### GIVEN DATA
BEGIN

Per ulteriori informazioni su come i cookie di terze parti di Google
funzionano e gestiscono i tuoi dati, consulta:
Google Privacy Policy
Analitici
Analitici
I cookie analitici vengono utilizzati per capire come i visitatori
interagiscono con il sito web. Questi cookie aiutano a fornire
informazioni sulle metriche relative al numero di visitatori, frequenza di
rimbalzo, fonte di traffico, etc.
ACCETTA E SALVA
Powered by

END

### WHAT YOU HAVE TO DO
Write the listing out again so that nothing in it differs from the original.

### ANSWER BELOW
Per ulteriori informazioni su come i cookie di terze parti di Google
funzionano e gestiscono i tuoi dati, consulta:
Google Privacy Policy
Analitici
Analitici
I cookie analitici vengono utilizzati per capire come i visitatori
interagiscono con il sito web. Questi cookie aiutano a fornire
informazioni sulle metriche relative al numero di visitatori, frequenza di
rimbalzo, fonte di traffico, etc.
ACCETTA E SALVA
Powered by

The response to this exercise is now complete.